Percutaneous skeletal fixation of carpometacarpal fracture dislocation, thumb (Bennett fracture), with manipulation
CPT4 code
Name of the Procedure:
Percutaneous Skeletal Fixation of Carpometacarpal Fracture Dislocation, Thumb (Bennett Fracture) with Manipulation
Summary
This procedure involves repositioning and stabilizing a dislocated fracture at the base of the thumb using minimally invasive techniques. A Bennett fracture-dislocation specifically affects the carpometacarpal joint of the thumb, requiring both realignment of the bone and stabilization to ensure proper healing.
Purpose
The procedure addresses a Bennett fracture, a dislocation of the thumb's carpometacarpal joint. The goal is to realign the bone fragments and stabilize the joint to restore normal function and prevent long-term complications such as arthritis or loss of thumb mobility.
Indications
- Dislocation of the thumb joint (Bennett fracture)
- Severe swelling and pain in the thumb
- Inability to move or use the thumb effectively
- Visible deformity at the base of the thumb
Preparation
- Patients may need to fast for 6-8 hours before the procedure if general anesthesia will be used.
- Adjustments to existing medications should be discussed with the healthcare provider.
- Pre-procedure imaging tests such as X-rays are required to assess the extent of the fracture.
Procedure Description
- Anesthesia is administered, which could be local or general, depending on the case.
- The surgeon makes a small incision near the base of the thumb.
- Using fluoroscopy (a type of live X-ray), the surgeon manipulates the bone fragments into their proper positions.
- Percutaneous pins or screws are inserted through the skin and into the bone to hold the fragments in place.
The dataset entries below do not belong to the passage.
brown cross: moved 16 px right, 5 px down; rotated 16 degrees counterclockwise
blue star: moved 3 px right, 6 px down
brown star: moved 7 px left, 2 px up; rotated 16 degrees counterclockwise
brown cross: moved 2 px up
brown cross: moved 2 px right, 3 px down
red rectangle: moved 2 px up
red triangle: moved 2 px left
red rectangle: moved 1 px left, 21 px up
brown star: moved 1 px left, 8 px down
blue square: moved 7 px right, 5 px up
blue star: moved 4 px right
- The incision is usually closed with a small suture or bandage.
Duration
The procedure typically takes around 30 minutes to 1 hour.
Setting
Performed in a hospital or outpatient surgical center.
Personnel
- Orthopedic surgeon
- Surgical nurse
- Anesthesiologist
Risks and Complications
- Infection at the surgical site
- Damage to surrounding nerves or blood vessels
- Incomplete healing or improper alignment of bone fragments
- Potential for future arthritis or loss of thumb function
- Possible need for additional surgery
Benefits
- Proper alignment and stabilization of the thumb joint
- Restoration of thumb function and mobility
- Reduced risk of long-term complications, such as arthritis
Recovery
- Patients are often discharged the same day.
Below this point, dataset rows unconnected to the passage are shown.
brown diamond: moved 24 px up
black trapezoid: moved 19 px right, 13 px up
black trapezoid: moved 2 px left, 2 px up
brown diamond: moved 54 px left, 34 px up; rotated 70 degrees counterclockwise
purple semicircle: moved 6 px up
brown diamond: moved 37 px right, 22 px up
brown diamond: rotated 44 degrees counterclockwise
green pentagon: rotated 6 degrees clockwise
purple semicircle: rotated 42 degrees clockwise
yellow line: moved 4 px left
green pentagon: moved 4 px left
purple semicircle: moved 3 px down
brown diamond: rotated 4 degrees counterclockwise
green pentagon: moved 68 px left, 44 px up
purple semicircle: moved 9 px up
- The thumb may be immobilized in a splint or cast for several weeks.
- Physical therapy may be recommended to restore strength and mobility.
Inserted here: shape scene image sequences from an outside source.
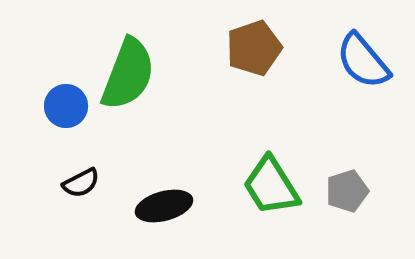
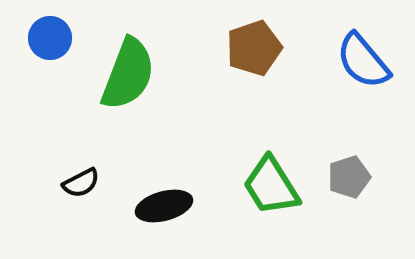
blue circle: moved 16 px left, 68 px up
gray pentagon: moved 2 px right, 14 px up
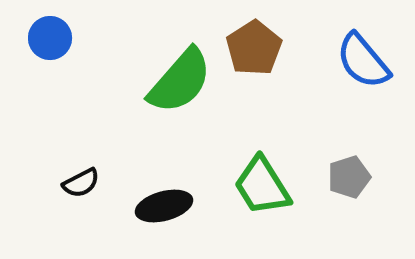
brown pentagon: rotated 14 degrees counterclockwise
green semicircle: moved 52 px right, 7 px down; rotated 20 degrees clockwise
green trapezoid: moved 9 px left
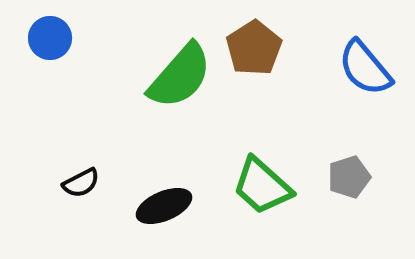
blue semicircle: moved 2 px right, 7 px down
green semicircle: moved 5 px up
green trapezoid: rotated 16 degrees counterclockwise
black ellipse: rotated 8 degrees counterclockwise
- Follow-up appointments are necessary to monitor healing.
- Full recovery can range from several weeks to a few months depending on the patient's condition and adherence to post-care advice.
Alternatives
- Closed reduction and casting (less invasive but may not provide as stable fixation)
- Open surgical repair (more invasive with potential for better visualization and alignment)
- Conservative management with splinting (limits movement but may not fully heal the fracture)
Patient Experience
- During the procedure, the patient will be under anesthesia and should not feel pain.
- After the procedure, some discomfort and swelling are expected; pain medication will be prescribed to manage this.
- The patient might experience limited thumb movement initially but should regain function gradually with proper rehabilitation.
This markdown text should provide a comprehensive overview of the procedure suitable for patient information or educational purposes.